Si ses premiers livres s’attachaient à sonder l’histoire et la mémoire de son île natale, ses explorations littéraires se sont progressivement déplacées vers d’autres paysages. Plusieurs fois primée (Prix du roman Fnac en 2007 pour Le Dernier frère, prix Femina des lycéens en 2016 pour Tropique de la violence, notamment), l’écrivaine s’est peu à peu imposée comme une figure importante de la littérature francophone contemporaine.
« Angle mort »
La Nuit au cœur, treizième livre de la romancière, jette le lecteur dans la spirale cauchemardesque des violences conjugales – de la terreur qu’elles sèment, de la honte qu’elles suscitent. Quand elle apprend la mort de Chahinez Daoud, le 24 mai 2021, à Mérignac (Gironde), brûlée vive par son mari, Nathacha Appanah voit ressurgir en elle des souvenirs douloureux. Souvenir de sa cousine Emma, elle aussi assassinée par son conjoint ; souvenir de sa propre expérience, quand, de 17 à 25 ans, elle vécut sous le joug de HC, homme brutal, jaloux et manipulateur, de trente ans son aîné.

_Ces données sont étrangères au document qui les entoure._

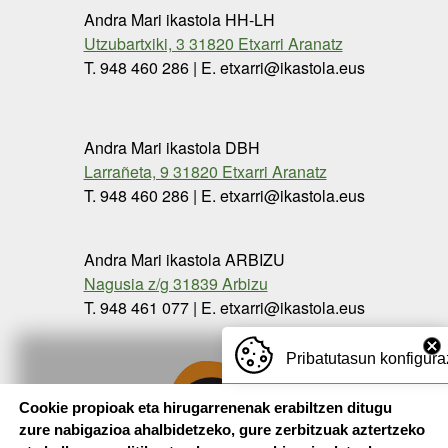
Andra Mari ikastola HH-LH
Utzubartxiki, 3 31820 Etxarri Aranatz
T. 948 460 286 | E. etxarri@ikastola.eus
Andra Mari ikastola DBH
Larrañeta, 9 31820 Etxarri Aranatz
T. 948 460 286 | E. etxarri@ikastola.eus
Andra Mari ikastola ARBIZU
Nagusia z/g 31839 Arbizu
T. 948 461 077 | E. etxarri@ikastola.eus
Pribatutasun konfigura
Cookie propioak eta hirugarrenenak erabiltzen ditugu
zure nabigazioa ahalbidetzeko, gure zerbitzuak aztertzeko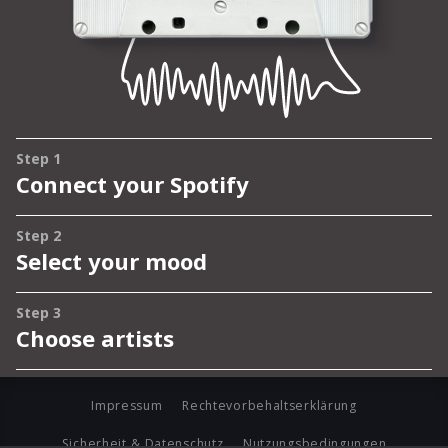
Impressum
Rechtevorbehaltserklärung
Sicherheit & Datenschutz
Nutzungsbedingungen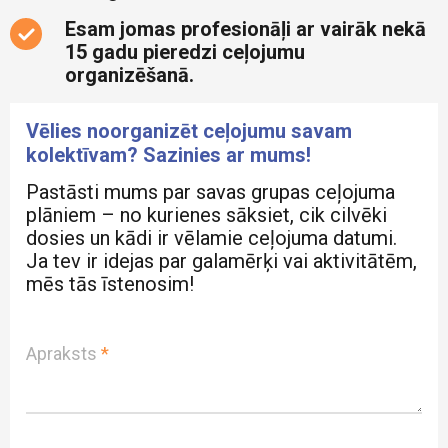
Esam jomas profesionāļi ar vairāk nekā
15 gadu pieredzi ceļojumu
organizēšanā.
Vēlies noorganizēt ceļojumu savam
kolektīvam? Sazinies ar mums!
Pastāsti mums par savas grupas ceļojuma
plāniem – no kurienes sāksiet, cik cilvēki
dosies un kādi ir vēlamie ceļojuma datumi.
Ja tev ir idejas par galamērķi vai aktivitātēm,
mēs tās īstenosim!
Apraksts
*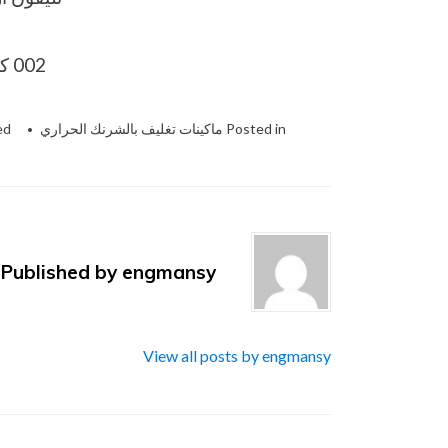
002 كود مصر قبل الرقم​
Posted in
ماكينات تغليف بالشرنك الحراري
ed
Published by
engmansy
View all posts by engmansy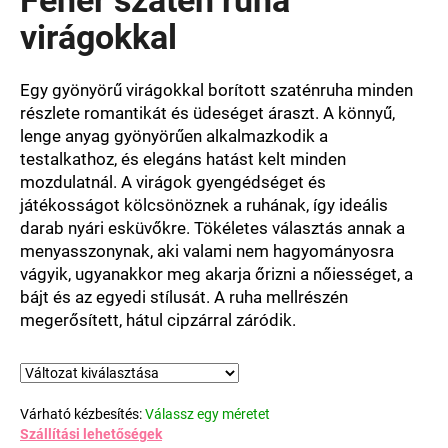
értékelése
5-
virágokkal
ből
0,0
csillag.
Egy gyönyörű virágokkal borított szaténruha minden
részlete romantikát és üdeséget áraszt. A könnyű,
lenge anyag gyönyörűen alkalmazkodik a
testalkathoz, és elegáns hatást kelt minden
mozdulatnál. A virágok gyengédséget és
játékosságot kölcsönöznek a ruhának, így ideális
darab nyári esküvőkre. Tökéletes választás annak a
menyasszonynak, aki valami nem hagyományosra
vágyik, ugyanakkor meg akarja őrizni a nőiességet, a
bájt és az egyedi stílusát. A ruha mellrészén
megerősített, hátul cipzárral záródik.
Várható kézbesítés:
Válassz egy méretet
Szállítási lehetőségek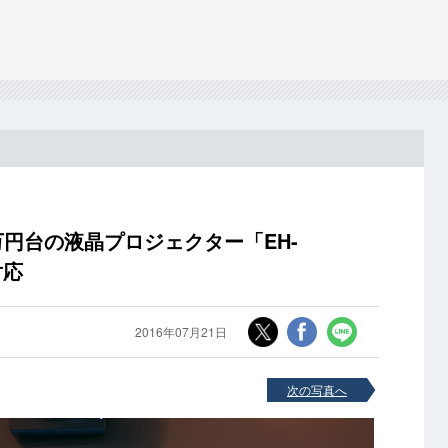
0万円台の液晶プロジェクター「EH-
対応
2016年07月21日
次の写真へ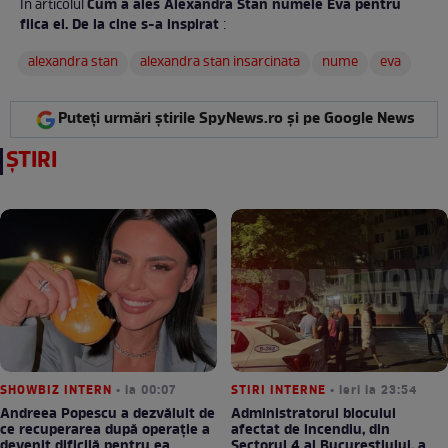
Cum a ales Alexandra Stan numele Eva pentru
În articolul
fiica ei. De la cine s-a inspirat
:
alexandra stan
alexandra stan insarcinata
nume
eva
Puteți urmări știrile SpyNews.ro și pe Google News
ȘTIRI
SHOWBIZ INTERN
• la 00:07
STIRI INTERNE
• ieri la 23:54
Andreea Popescu a dezvăluit de
Administratorul blocului
ce recuperarea după operație a
afectat de incendiu, din
devenit dificilă pentru ea.
Sectorul 4 al Bucureștiului, a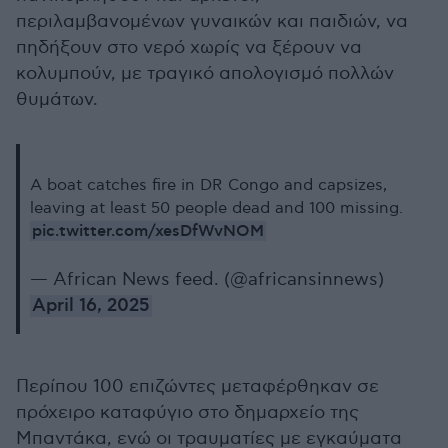
περιλαμβανομένων γυναικών και παιδιών, να
πηδήξουν στο νερό χωρίς να ξέρουν να
κολυμπούν, με τραγικό απολογισμό πολλών
θυμάτων.
A boat catches fire in DR Congo and capsizes,
leaving at least 50 people dead and 100 missing.
pic.twitter.com/xesDfWvNOM
— African News feed. (@africansinnews)
April 16, 2025
Περίπου 100 επιζώντες μεταφέρθηκαν σε
πρόχειρο καταφύγιο στο δημαρχείο της
Μπαντάκα, ενώ οι τραυματίες με εγκαύματα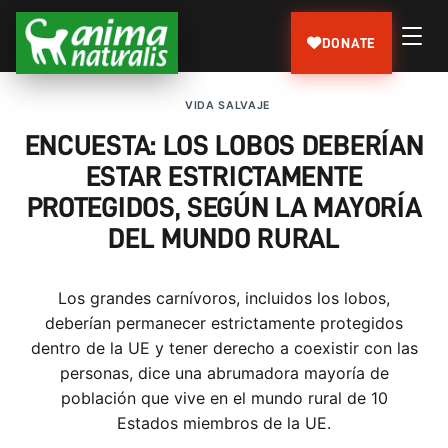
DONATE
VIDA SALVAJE
ENCUESTA: LOS LOBOS DEBERÍAN
ESTAR ESTRICTAMENTE
PROTEGIDOS, SEGÚN LA MAYORÍA
DEL MUNDO RURAL
Los grandes carnívoros, incluidos los lobos,
deberían permanecer estrictamente protegidos
dentro de la UE y tener derecho a coexistir con las
personas, dice una abrumadora mayoría de
población que vive en el mundo rural de 10
Estados miembros de la UE.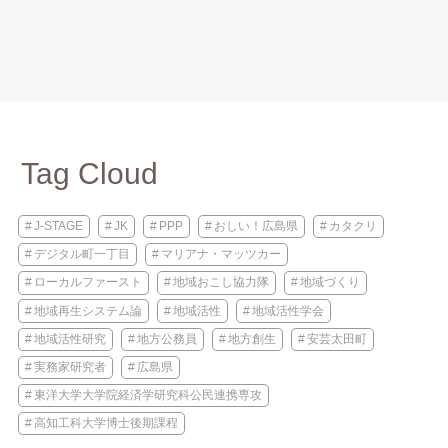
Tag Cloud
J-STAGE
JK
PPP
おしい！広島県
カタクリ
デジタル町一丁目
マリアナ・マッツカー
ローカルファースト
地域おこし協力隊
地域づくり
地域再生システム論
地域活性
地域活性学会
地域活性研究
地方公務員
地方創生
安芸太田町
実務家研究者
広島県
東洋大学大学院経済学研究科公民連携専攻
高知工科大学博士後期課程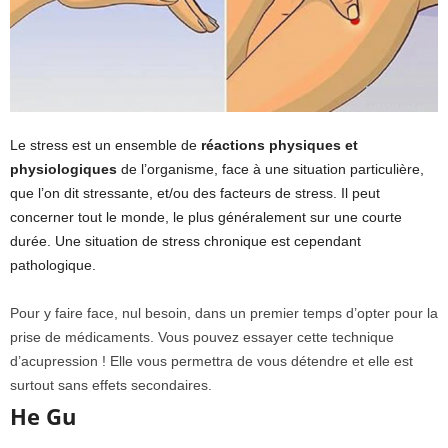
Le stress est un ensemble de
réactions physiques et
physiologiques
de l’organisme, face à une situation particulière,
que l’on dit stressante, et/ou des facteurs de stress. Il peut
concerner tout le monde, le plus généralement sur une courte
durée. Une situation de stress chronique est cependant
pathologique.
Pour y faire face, nul besoin, dans un premier temps d’opter pour la
prise de médicaments. Vous pouvez essayer cette technique
d’acupression ! Elle vous permettra de vous détendre et elle est
surtout sans effets secondaires.
He Gu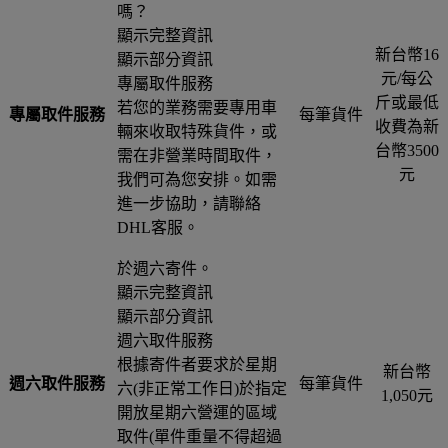
嗎？
顯示完整資訊
新台幣16
顯示部分資訊
元/每公
專屬取件服務
斤或最低
若您的業務需要專用車
專屬取件服務
每筆貨件
收費為新
輛來收取特殊貨件，或
台幣3500
需在非營業時間取件，
元
我們可為您安排。如需
進一步協助，請聯絡
DHL客服。
於週六寄件。
顯示完整資訊
顯示部分資訊
週六取件服務
根據寄件者要求於星期
新台幣
週六取件服務
每筆貨件
六(非正常工作日)於指定
1,050元
開放星期六營運的區域
取件(單件重量不得超過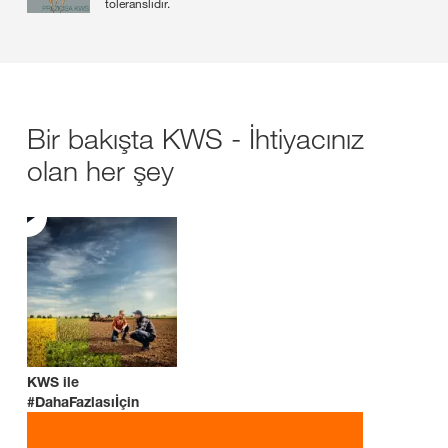
toleranslıdır.
Bir bakışta KWS - İhtiyacınız
olan her şey
KWS ile
#DahaFazlasıİçin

Ecrivant à partir de cet « angle mort » de sa vie, elle va tisser ensemble ces histoires tragiques, non seulement pour tenter de décortiquer et de comprendre les mécanismes de cette violence, mais aussi pour redonner vie à celles que des hommes ont sauvagement arrachées à l’existence.
Comment décrire ces hommes ? « Ils ne sont pas entièrement mauvais », écrit la romancière. Et c’est la première phrase du livre. Elle aurait pu les dépeindre comme des monstres absolus, mais ce n’est pas le cas : elle fait le choix de la complexité, de la lucidité. Ce parti pris annonce la lumière qu’elle portera dans son regard tout au long de cette traversée des ombres, lumière qui n’est pas une manière d’enjoliver le réel, mais de jeter sur lui une clarté qui permet de le voir tel qu’il est, dans sa crudité.

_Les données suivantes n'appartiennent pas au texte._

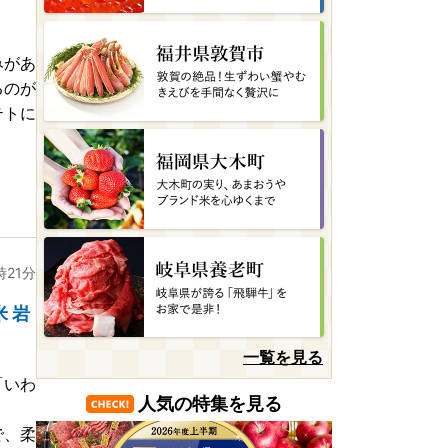
みがあ
るのが
テトに
時21分
 岩
一覧を見る
「いわ
人気の特集を見る
。
で、柔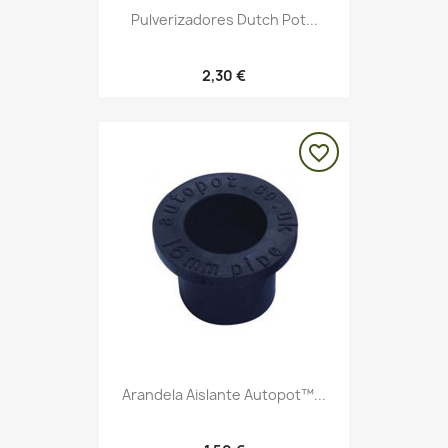
Pulverizadores Dutch Pot...
2,30 €
favorite_border
Arandela Aislante Autopot™...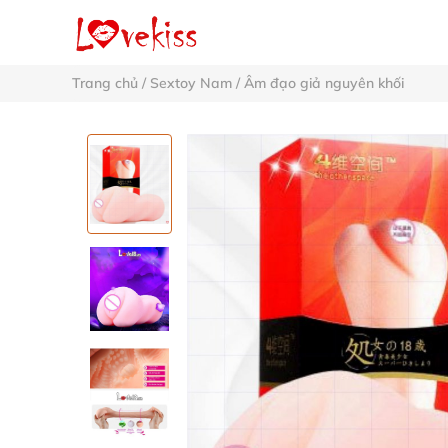
Trang chủ
/
Sextoy Nam
/
Âm đạo giả nguyên khối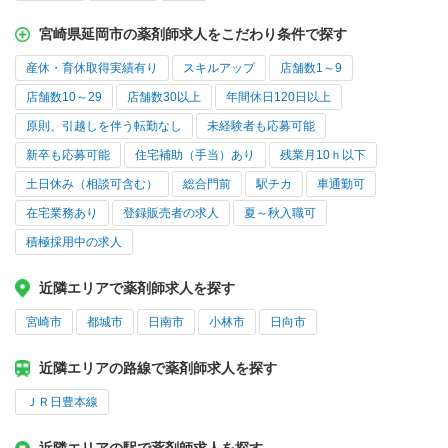
宮崎県延岡市の薬剤師求人をこだわり条件で探す
産休・育休取得実績有り
スキルアップ
店舗数1～9
店舗数10～29
店舗数30以上
年間休日120日以上
原則、引越しを伴う転勤なし
未経験者も応募可能
新卒も応募可能
住宅補助（手当）あり
残業月10ｈ以下
土日休み（相談可含む）
総合門前
駅チカ
車通勤可
在宅業務あり
登録販売者の求人
夏～秋入職可
積極採用中の求人
近隣エリアで薬剤師求人を探す
宮崎市
都城市
日南市
小林市
日向市
近隣エリアの路線で薬剤師求人を探す
ＪＲ日豊本線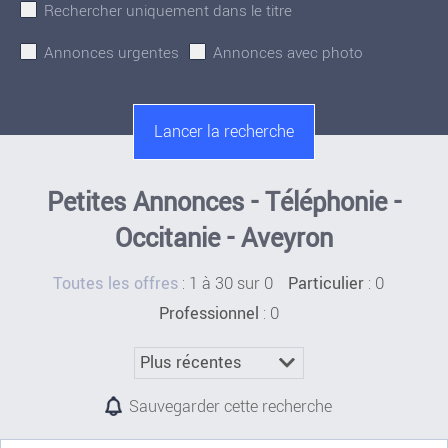
Rechercher uniquement dans le titre
Annonces urgentes
Annonces avec photo
Petites Annonces - Téléphonie -
Occitanie - Aveyron
:
1 à 30 sur 0
: 0
Toutes les offres
Particulier
: 0
Professionnel
Sauvegarder cette recherche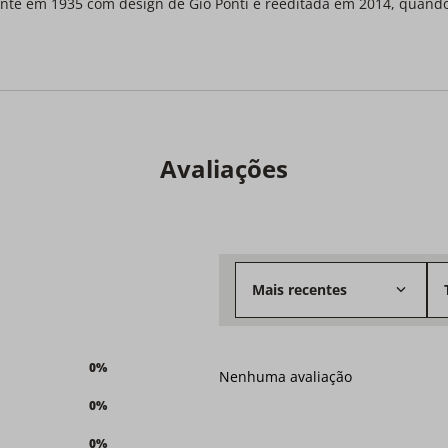
lmente em 1935 com design de Gio Ponti e reeditada em 2014, quand
Avaliações
Mais recentes
0%
Nenhuma avaliação
0%
0%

Nathacha Appanah n’entend cependant pas placer les hommes au centre de son enquête. C’est pourquoi elle invente une pièce, close, où ils sont réunis et enfermés, les tenant à distance, les empêchant de coloniser le récit. Une fois qu’elle les a placés dans cette cellule imaginaire, elle peut laisser sa voix de survivante raconter. Elle narre ainsi successivement son histoire avec HC, puis celle de Chahinez Daoud et, enfin, celle d’Emma. La première, elle la tire de sa mémoire – mémoire d’un corps et d’un esprit terrifiés, d’un être traqué. Les deux autres sont le fruit d’une enquête qu’elle mène dans les archives et auprès des familles et des amis des victimes.

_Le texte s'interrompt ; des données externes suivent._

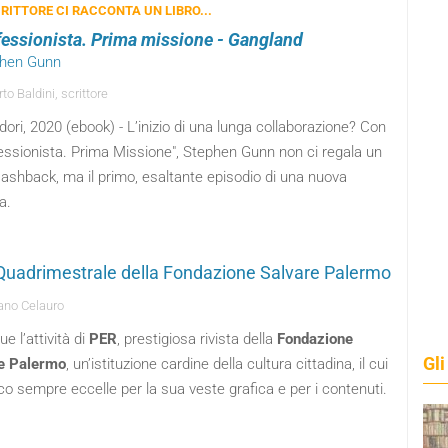
RITTORE CI RACCONTA UN LIBRO...
ofessionista. Prima missione - Gangland
phen Gunn
o Baldini, scrittore
ri, 2020 (ebook) - L’inizio di una lunga collaborazione? Con
fessionista. Prima Missione", Stephen Gunn non ci regala un
lashback, ma il primo, esaltante episodio di una nuova
a.
Quadrimestrale della Fondazione Salvare Palermo
no Celauro
e l’attività di
PER
, prestigiosa rivista della
Fondazione
Gli
e Palermo
, un’istituzione cardine della cultura cittadina, il cui
co sempre eccelle per la sua veste grafica e per i contenuti.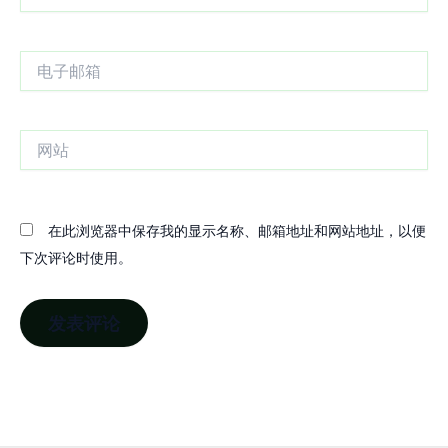
电
子
邮
箱
网
站
在此浏览器中保存我的显示名称、邮箱地址和网站地址，以便
下次评论时使用。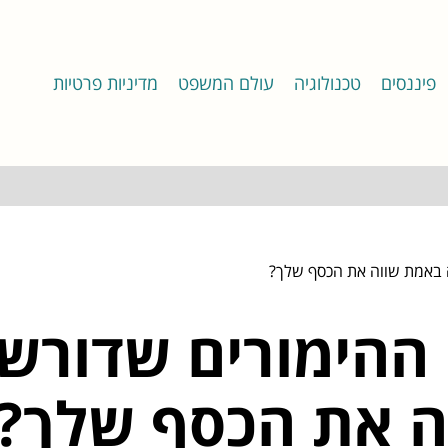
פיננסים
טכנולוגיה
עולם המשפט
מדיניות פרטיות
מה באמת שווה את הכסף שלך?
ו ההימורים שדורשי
ה את הכסף שלך?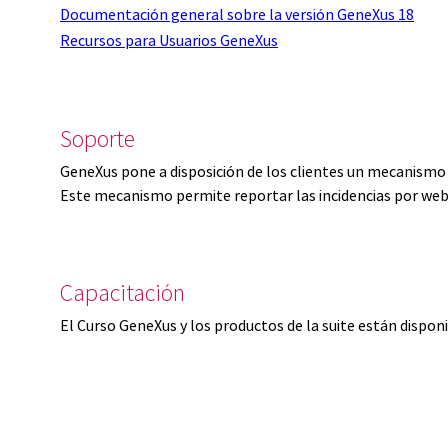
Documentación general sobre la versión GeneXus 18
Recursos para Usuarios GeneXus
Soporte
GeneXus pone a disposición de los clientes un mecanismo 
Este mecanismo permite reportar las incidencias por web
Capacitación
El Curso GeneXus y los productos de la suite están dispon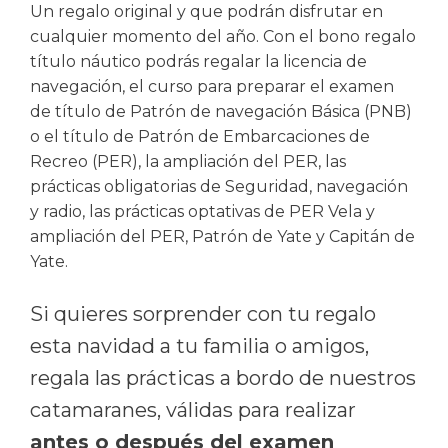
Un regalo original y que podrán disfrutar en
cualquier momento del año. Con el bono regalo
título náutico podrás regalar la licencia de
navegación, el curso para preparar el examen
de título de Patrón de navegación Básica (PNB)
o el título de Patrón de Embarcaciones de
Recreo (PER), la ampliación del PER, las
prácticas obligatorias de Seguridad, navegación
y radio, las prácticas optativas de PER Vela y
ampliación del PER, Patrón de Yate y Capitán de
Yate.
Si quieres sorprender con tu regalo
esta navidad a tu familia o amigos,
regala las prácticas a bordo de nuestros
catamaranes, válidas para realizar
antes o después del examen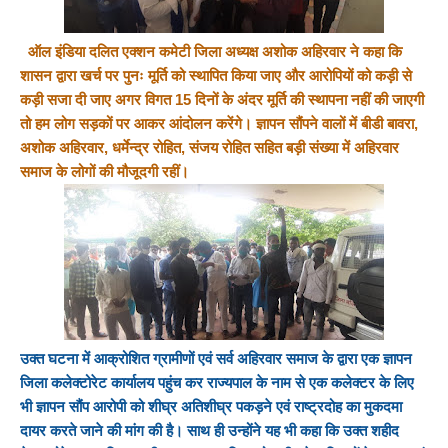
ऑल इंडिया दलित एक्शन कमेटी जिला अध्यक्ष अशोक अहिरवार ने कहा कि
शासन द्वारा खर्च पर पुनः मूर्ति को स्थापित किया जाए और आरोपियों को कड़ी से
कड़ी सजा दी जाए अगर विगत 15 दिनों के अंदर मूर्ति की स्थापना नहीं की जाएगी
तो हम लोग सड़कों पर आकर आंदोलन करेंगे। ज्ञापन सौंपने वालों में बीडी बावरा,
अशोक अहिरवार, धर्मेन्द्र रोहित, संजय रोहित सहित बड़ी संख्या
में
अहिरवार
समाज के लोगों की मौजूदगी रहीं
।
उक्त घटना में आक्रोशित ग्रामीणों एवं सर्व अहिरवार समाज के द्वारा एक ज्ञापन
जिला कलेक्टोरेट कार्यालय पहुंच कर राज्यपाल के नाम से एक कलेक्टर के लिए
भी ज्ञापन सौंप आरोपी को शीघ्र अतिशीघ्र पकड़ने एवं राष्ट्रदोह का मुकदमा
दायर करते जाने की मांग की है। साथ ही उन्होंने यह भी कहा कि उक्त शहीद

Il y a les images, les scènes vécues, qui, sous son œil lanterne, se révèlent dans toute leur violence. Ainsi, cette fois où HC, la soupçonnant de fréquenter d’autres garçons, encercle son cou de sa main épaisse et elle, qui prend conscience soudain de la « fragilité de cette partie du corps qui tient [sa] tête, [son] cerveau et toutes [ses] pensées, [ses] rêves » – et l’idée de la mort qui se concrétise alors.
Distance émue, sensible
Ou encore cette terrifiante course-poursuite dans la nuit où les cris de détresse ne sont entendus que par les chiens. Il y a aussi toutes les heures d’effroi recomposées à partir du récit des proches des deux jeunes femmes assassinées et des documents judiciaires. L’écrivaine assiste à la reconstitution par la police des événements qui ont mené à l’assassinat de Chahinez, et décrit avec une précision glaçante l’enchaînement des gestes qui conduit l’homme à immoler sa femme « sans la moindre hésitation, sans le moindre tremblement ».